Data Science
Data Science for Climate Change
Predict vegetation index on the MENA Region
Interested in the climate space? Want to make an impact?
Put your data science skills to the test by participating in this challenge!
Problem Statement
(The following information is taken from the bitgrit competition page)
In the critical arena of climate research, understanding and mitigating the effects of climate change in the Middle East and North Africa (MENA) region has never been more crucial. With the MENA region facing unique environmental challenges, exacerbated by its vulnerability to climate variability, the quest for innovative solutions is paramount.
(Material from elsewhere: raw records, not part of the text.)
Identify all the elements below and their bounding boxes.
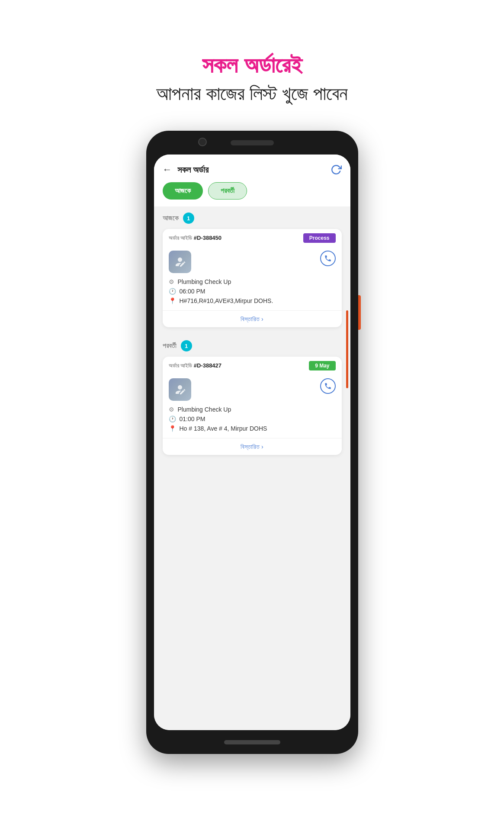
card2-header: অর্ডার আইডি #D-388427 9 May (163, 357, 342, 375)
order2-id: অর্ডার আইডি #D-388427 (169, 362, 222, 369)
section-today-badge: 1 (183, 213, 194, 224)
tab-next[interactable]: পরবর্তী (208, 182, 247, 200)
headline-subtitle: আপনার কাজের লিস্ট খুজে পাবেন (156, 83, 348, 105)
section-today-header: আজকে 1 (163, 213, 342, 224)
order-card-2: অর্ডার আইডি #D-388427 9 May (163, 357, 342, 455)
header-title: সকল অর্ডার (177, 165, 209, 175)
app-content: ← সকল অর্ডার আজকে পরবর্তী আজকে (154, 155, 350, 730)
order1-time: 06:00 PM (180, 288, 205, 295)
card1-body (163, 247, 342, 276)
section-next-badge: 1 (181, 340, 192, 351)
app-header: ← সকল অর্ডার (154, 155, 350, 182)
order-card-1: অর্ডার আইডি #D-388450 Process (163, 229, 342, 327)
order2-date-badge: 9 May (309, 361, 335, 370)
order2-service-image (169, 378, 191, 401)
top-text-block: সকল অর্ডারেই আপনার কাজের লিস্ট খুজে পাবে… (156, 52, 348, 105)
card1-header: অর্ডার আইডি #D-388450 Process (163, 229, 342, 247)
refresh-icon[interactable] (331, 164, 342, 175)
card2-footer: বিস্তারিত › (163, 438, 342, 455)
location-icon: 📍 (169, 297, 176, 304)
phone-screen: ← সকল অর্ডার আজকে পরবর্তী আজকে (154, 155, 350, 730)
card1-footer: বিস্তারিত › (163, 310, 342, 327)
order1-status: Process (303, 233, 336, 243)
phone-side-button (358, 295, 361, 330)
order1-image-placeholder (169, 251, 191, 273)
section-next-header: পরবর্তী 1 (163, 340, 342, 351)
order1-address: H#716,R#10,AVE#3,Mirpur DOHS. (180, 297, 273, 304)
order2-address: Ho # 138, Ave # 4, Mirpur DOHS (180, 425, 267, 432)
card1-info: ⚙ Plumbing Check Up 🕐 06:00 PM 📍 H#716,R… (163, 276, 342, 310)
order2-details-link[interactable]: বিস্তারিত › (241, 443, 263, 450)
tab-today[interactable]: আজকে (163, 182, 203, 200)
order1-service-image (169, 251, 191, 273)
order2-time: 01:00 PM (180, 416, 205, 422)
back-button[interactable]: ← (163, 164, 172, 175)
section-today: আজকে 1 অর্ডার আইডি #D-388450 Process (154, 206, 350, 331)
clock-icon-2: 🕐 (169, 416, 176, 422)
phone-speaker (231, 140, 274, 145)
order1-details-link[interactable]: বিস্তারিত › (241, 316, 263, 322)
order2-service-name: Plumbing Check Up (178, 406, 231, 413)
location-icon-2: 📍 (169, 425, 176, 432)
order1-address-row: 📍 H#716,R#10,AVE#3,Mirpur DOHS. (169, 297, 336, 304)
card2-info: ⚙ Plumbing Check Up 🕐 01:00 PM 📍 Ho # 13… (163, 403, 342, 438)
clock-icon: 🕐 (169, 288, 176, 295)
card2-body (163, 375, 342, 403)
order1-call-button[interactable] (320, 251, 336, 266)
section-next: পরবর্তী 1 অর্ডার আইডি #D-388427 9 May (154, 334, 350, 458)
section-next-label: পরবর্তী (163, 342, 177, 350)
order1-id: অর্ডার আইডি #D-388450 (169, 235, 222, 242)
scrollbar-indicator (346, 310, 348, 388)
headline-highlight: সকল অর্ডারেই (156, 52, 348, 78)
header-left: ← সকল অর্ডার (163, 164, 209, 175)
order1-time-row: 🕐 06:00 PM (169, 288, 336, 295)
order2-address-row: 📍 Ho # 138, Ave # 4, Mirpur DOHS (169, 425, 336, 432)
order2-image-placeholder (169, 378, 191, 401)
tabs-row: আজকে পরবর্তী (154, 182, 350, 206)
phone-bottom-bar (224, 740, 280, 744)
phone-mockup: ← সকল অর্ডার আজকে পরবর্তী আজকে (146, 131, 358, 758)
order1-service-name: Plumbing Check Up (178, 278, 231, 285)
order1-service-row: ⚙ Plumbing Check Up (169, 278, 336, 285)
phone-body: ← সকল অর্ডার আজকে পরবর্তী আজকে (146, 131, 358, 754)
order2-time-row: 🕐 01:00 PM (169, 416, 336, 422)
order2-call-button[interactable] (320, 378, 336, 394)
order2-service-row: ⚙ Plumbing Check Up (169, 406, 336, 413)
gear-icon-2: ⚙ (169, 406, 174, 413)
gear-icon: ⚙ (169, 278, 174, 285)
section-today-label: আজকে (163, 214, 179, 222)
phone-camera (198, 138, 207, 146)
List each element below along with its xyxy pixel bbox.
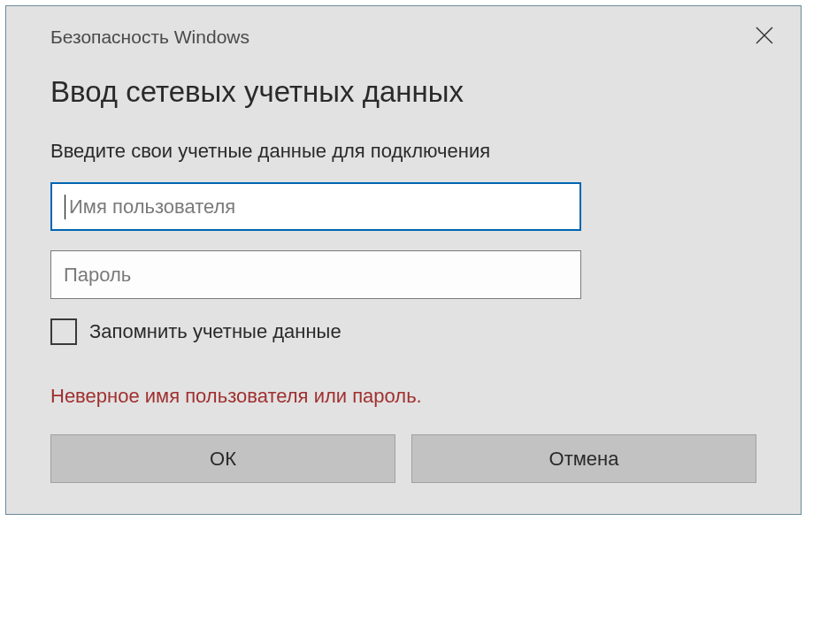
password-placeholder: Пароль [64,264,131,287]
titlebar: Безопасность Windows [50,6,783,59]
button-row: ОК Отмена [50,434,756,483]
username-placeholder: Имя пользователя [69,196,235,218]
cancel-button[interactable]: Отмена [411,434,756,483]
remember-label: Запомнить учетные данные [89,320,341,343]
remember-checkbox-row: Запомнить учетные данные [50,318,756,345]
dialog-heading: Ввод сетевых учетных данных [50,75,756,109]
ok-button-label: ОК [210,448,236,471]
credentials-dialog: Безопасность Windows Ввод сетевых учетны… [5,5,802,515]
ok-button[interactable]: ОК [50,434,395,483]
titlebar-title: Безопасность Windows [50,27,249,48]
cancel-button-label: Отмена [549,448,619,471]
password-input[interactable]: Пароль [50,250,581,299]
remember-checkbox[interactable] [50,318,77,345]
close-icon[interactable] [746,22,783,52]
dialog-prompt: Введите свои учетные данные для подключе… [50,140,756,163]
username-input[interactable]: Имя пользователя [50,182,581,231]
error-message: Неверное имя пользователя или пароль. [50,385,756,408]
This backdrop sets the stage for a groundbreaking initiative by bitgrit. As part of its commitment to fostering cutting-edge research and community engagement, bitgrit is proud to collaborate with the Japan Aerospace Exploration Agency (JAXA) to launch this challenge, aimed at leveraging satellite data to predict the Vegetation Index. This key indicator of vegetation health stands at the core of our competition, reflecting the broader implications of climate change on the region’s ecosystems.
This challenge emerges at a pivotal moment, inviting participants from around the globe to delve into a rich dataset that includes variables like land temperatures, ground moisture, precipitation, and more, spanning up to the year 2024. With the dual goals of advancing scientific understanding and promoting practical applications, this competition is a clarion call to data scientists, climate researchers, and environmental advocates. Whether you’re deeply entrenched in the field of climate science or a data enthusiast eager to apply your skills to a cause of global importance, the JAXA MENA Region Climate Change Impact Challenge offers a unique platform to contribute to meaningful climate action.
The data 💾
Get the data by registering for the competition.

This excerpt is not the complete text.